Peccato non si vedesse a un palmo dal naso. Abbiamo percorso la strada al buio
con la sola luce del cellulare, terrorizzate di ammazzarci nella discesa che
portava al laghetto, e anche una volta arrivate era tanto buio che non si
riusciva a distinguere niente. Ma dico, e l’illuminazione pubblica? Come può
essere che in tutto il parco non ci fosse neppure un lampione? Riflettendoci a
posteriori Tokyo mi è sempre sembrata molto illuminata ma questo perché ogni
angolo è pieno di insegne luminose dei ristoranti e dei cartelloni
pubblicitari, ma in quanto a lampioni, non sono sicura di averne visti molti.

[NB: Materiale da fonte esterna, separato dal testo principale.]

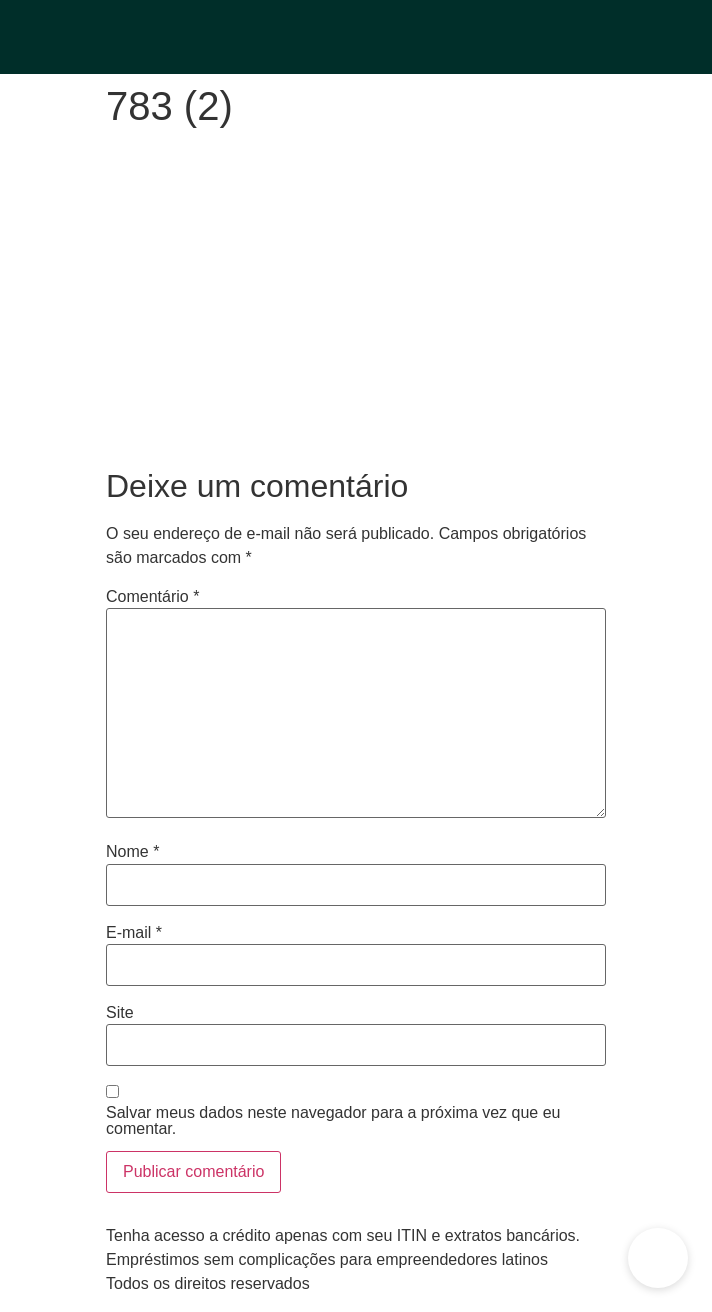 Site (120, 1013)
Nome (132, 852)
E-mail (134, 933)
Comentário (152, 597)
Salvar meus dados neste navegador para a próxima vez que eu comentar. (333, 1121)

Davvero l’illuminazione pubblica non c’è e tutto è affidato ai privati? Non ne
ho idea.
Ciò che conta è che la visita al parco è stata inutile e
anche abbastanza inquietante, ancora di più quando, sulla strada di ritorno in
stazione, ci siamo imbattute nel più grosso corvaccio nero che io abbia mai
visto. Ma è normale che i corvi in Giappone abbiano le stesse dimensioni dei
gabbiani?
Siamo scappate terrorizzate alla ricerca di illuminazione
artificiale e non ci siamo fermate finchè non siamo
arrivate nella zona della stazione. Prima di
tornarcene in albergo abbiamo deciso di concederci una pausa in un cafè che
dall’esterno esponeva dei piatti di plastica invitanti da morire. C’era un
parfait con fragole che mi chiamava dalla vetrina per cui ho dovuto rispondere.

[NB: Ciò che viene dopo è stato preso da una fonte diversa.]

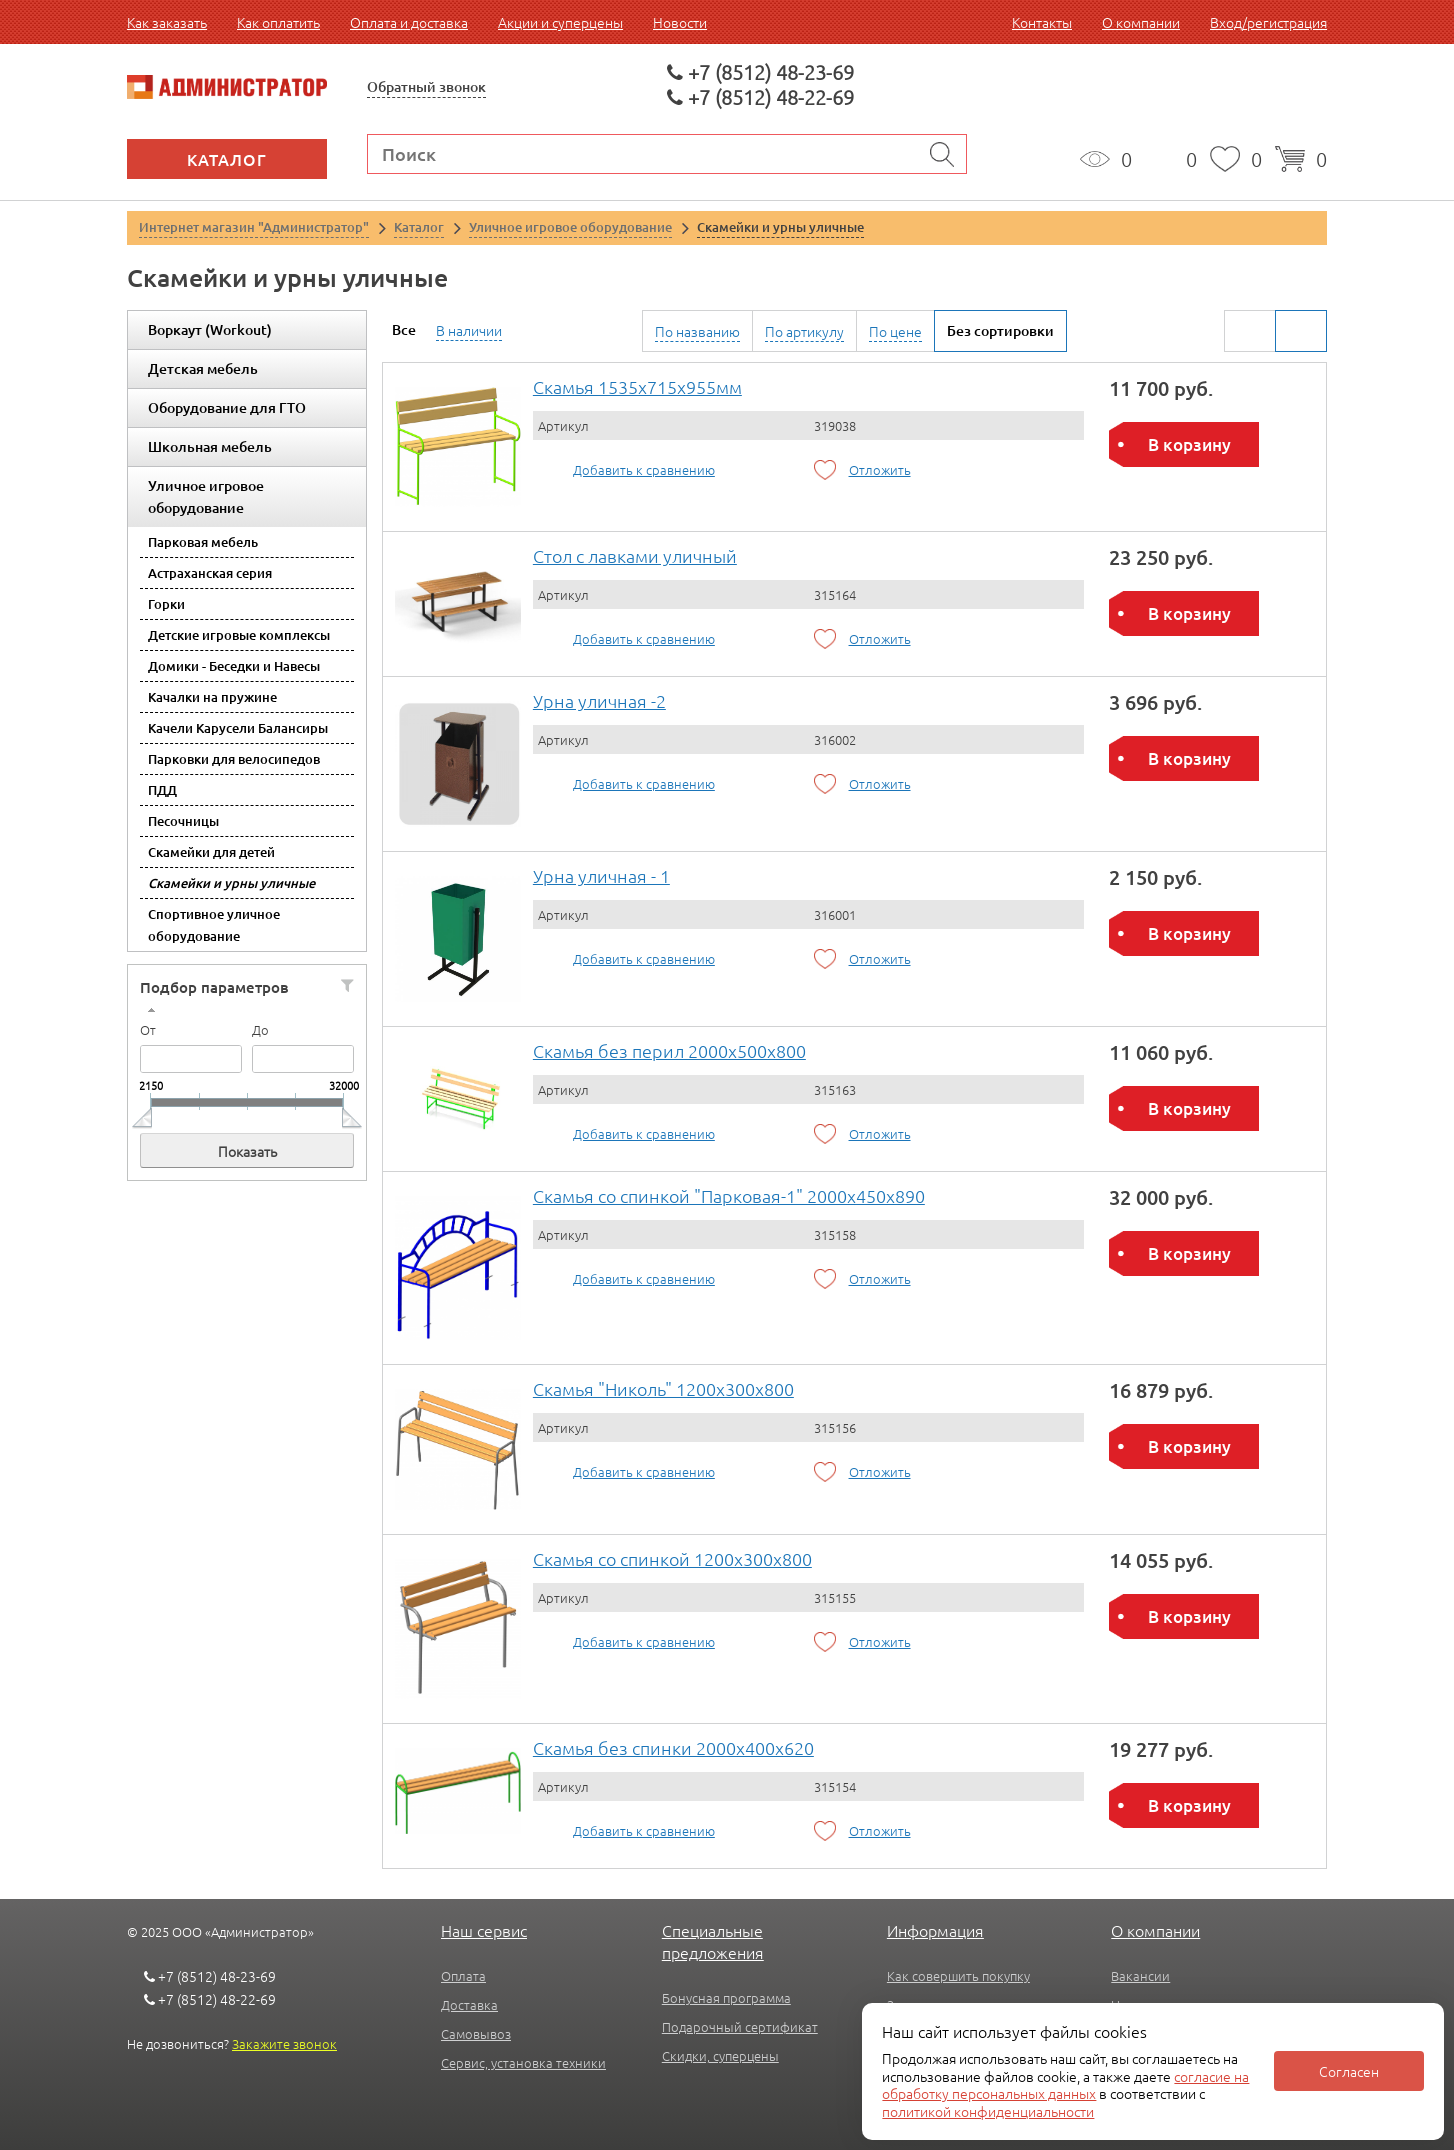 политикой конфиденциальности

All’interno il posto era affollatissimo, abbiamo fatto un po’ di fila per entrare
e una volta dentro anche ordinare non è stato semplice. Tutta colpa
dell’inglese, questo sconosciuto. Comunque in qualche modo siamo riuscite a
farci capire e anche a trovare un tavolo libero. Ciò che mi ha sorpreso di più
è stato che c’era tantissima gente che aveva finito il suo caffè o qualunque
cosa avesse preso e continuava a rimanere seduta a studiare o a leggere, a
lavorare al portatile o a chiacchierare, non preoccupandosi minimamente di
liberare i tavoli per dare spazio ai clienti successivi. Non lo dico in senso
negativo, mi ha solo sorpreso che la norma fosse quella.
Il mio parfait, alla fine, faceva più figura in plastica e
non era neppure tanto buono infatti le fragole erano congelate, mentre il dolce
in stile giapponese, con anko (marmellata di fagioli rossi) e gelato al tè
verde, di mia sorella non era affatto male.